A afirmação de que o trote é uma brincadeira, uma coisa divertida, também mostra-se perfeitamente falsa. Uma brincadeira presume conivência explícita entre os participantes. Se um não aceita, não é mais diversão: é coerção, ou, na linguagem popular, uma "brincadeira besta". A atual geração de calouros está se mostrando mais resistente ao trote. Percebe-se que brincadeirinhas estúpidas estão gerando antipatias mais ou menos profundas.

Existe, porém, o caso do jogo, onde um dos adversários ganha e o outro necessariamente perde. Entretanto, o pressuposto é que ambos concordam com as regras. Um jogo onde as normas são elaboradas para o desfrute exclusivo do mais forte — ou mais graduado — não é legítimo, e o mais fraco — ou o menos graduado — deve protestar com veemência. Sartre dizia ser detestável a vítima que respeita seu carrasco. Evidentemente, há calouros que se sujeitam aos constrangimentos do trote, mas isso vamos analisar mais a frente.

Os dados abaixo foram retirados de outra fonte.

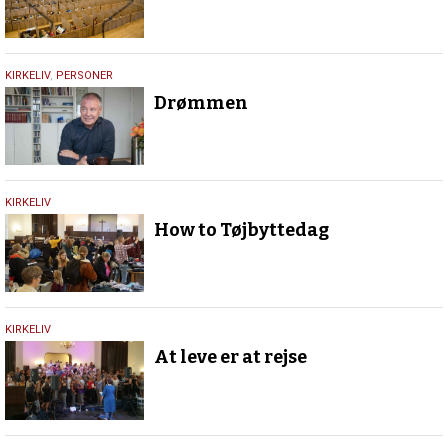
5.
KIRKELIV
,
PERSONER
december
Drømmen
2019
5.
KIRKELIV
november
How to Tøjbyttedag
2019
25.
KIRKELIV
januar
At leve er at rejse
2018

A questão da integração entre calouros e veteranos esbarra na fronteira onde esta argumentação pretende superar. Veteranos afirmam que as humilhações impostas são uma maneira de unir os estudantes. Mas esta união, como se vê, carrega um discurso muito claro: é perfeitamente realizável, desde que todos se coloquem nos seus "devidos lugares", ou seja, o veterano entende que sua graduação de número mais alto automaticamente justifica a dominação ao calouro de graduação de número mais baixo. Portanto, sente-se no "direito natural" de, por causa desta hierarquia, esculhambá-lo à vontade. A integração é feita na medida em que o calouro aceita a submissão como um fenômeno evidente em si; o rebaixamento servil está diretamente relacionado à seu "baixo grau de instrução". De acordo com essa mentalidade, os calouros que não aceitam ser diminuídos estão agindo contra a harmonia da integração.

Como se vê, é trágica a primeira lição aprendida na universidade: os que sabem mais têm o direito natural de subjugar os que sabem menos.